Stored items:
* * *
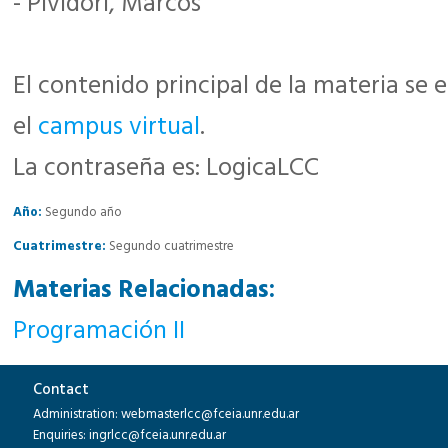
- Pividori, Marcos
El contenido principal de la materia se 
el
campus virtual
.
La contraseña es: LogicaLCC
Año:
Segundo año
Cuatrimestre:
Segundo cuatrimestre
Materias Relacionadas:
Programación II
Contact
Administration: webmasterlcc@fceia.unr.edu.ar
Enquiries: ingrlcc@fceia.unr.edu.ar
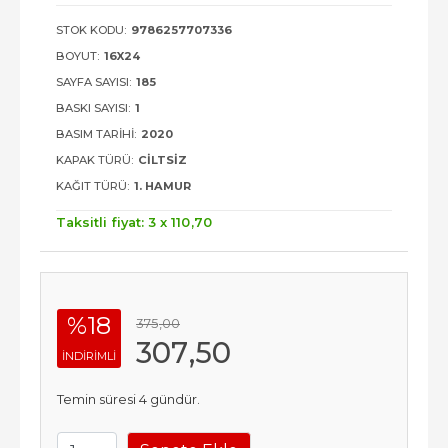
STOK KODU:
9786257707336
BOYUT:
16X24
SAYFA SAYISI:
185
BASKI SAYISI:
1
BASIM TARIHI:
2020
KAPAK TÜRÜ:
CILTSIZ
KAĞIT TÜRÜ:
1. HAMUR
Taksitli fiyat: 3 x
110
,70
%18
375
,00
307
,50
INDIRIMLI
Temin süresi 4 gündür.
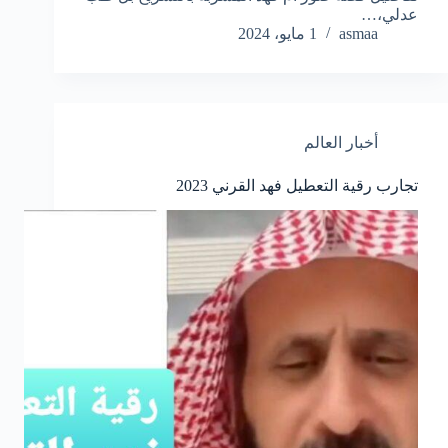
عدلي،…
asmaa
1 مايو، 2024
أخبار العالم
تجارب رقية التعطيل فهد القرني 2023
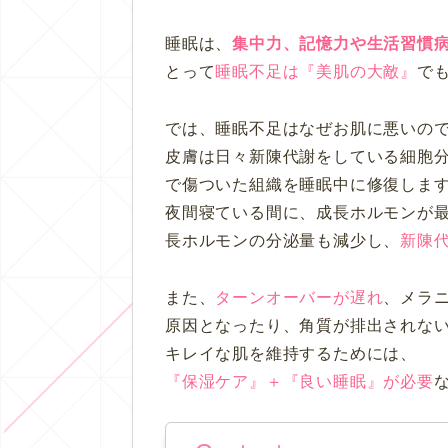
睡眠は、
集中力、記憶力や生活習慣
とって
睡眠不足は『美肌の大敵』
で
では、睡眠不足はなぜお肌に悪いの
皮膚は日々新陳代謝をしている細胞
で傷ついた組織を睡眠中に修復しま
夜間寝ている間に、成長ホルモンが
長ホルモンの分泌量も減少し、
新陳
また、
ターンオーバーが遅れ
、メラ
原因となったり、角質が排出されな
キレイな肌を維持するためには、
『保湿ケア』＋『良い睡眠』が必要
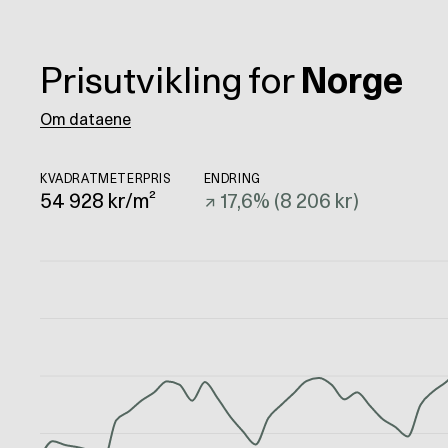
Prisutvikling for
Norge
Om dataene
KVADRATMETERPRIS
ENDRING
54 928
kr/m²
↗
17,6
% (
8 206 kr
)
* * *
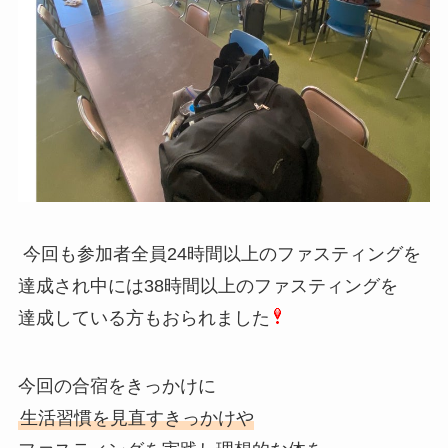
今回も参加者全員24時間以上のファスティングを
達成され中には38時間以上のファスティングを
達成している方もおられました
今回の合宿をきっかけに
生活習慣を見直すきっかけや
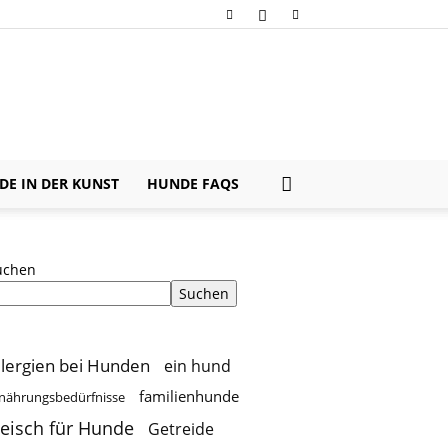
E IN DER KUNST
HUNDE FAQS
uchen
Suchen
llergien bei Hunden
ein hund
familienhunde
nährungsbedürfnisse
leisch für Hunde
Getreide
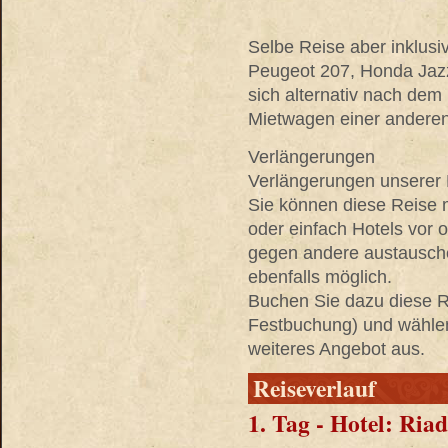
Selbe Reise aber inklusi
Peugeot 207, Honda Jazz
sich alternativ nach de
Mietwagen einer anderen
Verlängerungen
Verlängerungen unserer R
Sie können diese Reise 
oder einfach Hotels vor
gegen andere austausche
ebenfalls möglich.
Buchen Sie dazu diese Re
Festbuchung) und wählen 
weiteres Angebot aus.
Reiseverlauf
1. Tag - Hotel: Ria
* * *
Task to complete: Return exactly, and only, the lines above starting at the line that contains "Selbe Reise aber inklusi" and ending at the line that contains "1. Tag - Hotel: Ria".

Task solution:
Selbe Reise aber inklusi
Peugeot 207, Honda Jazz
sich alternativ nach de
Mietwagen einer anderen
Verlängerungen
Verlängerungen unserer R
Sie können diese Reise 
oder einfach Hotels vor
gegen andere austausche
ebenfalls möglich.
Buchen Sie dazu diese Re
Festbuchung) und wählen 
weiteres Angebot aus.
Reiseverlauf
1. Tag - Hotel: Ria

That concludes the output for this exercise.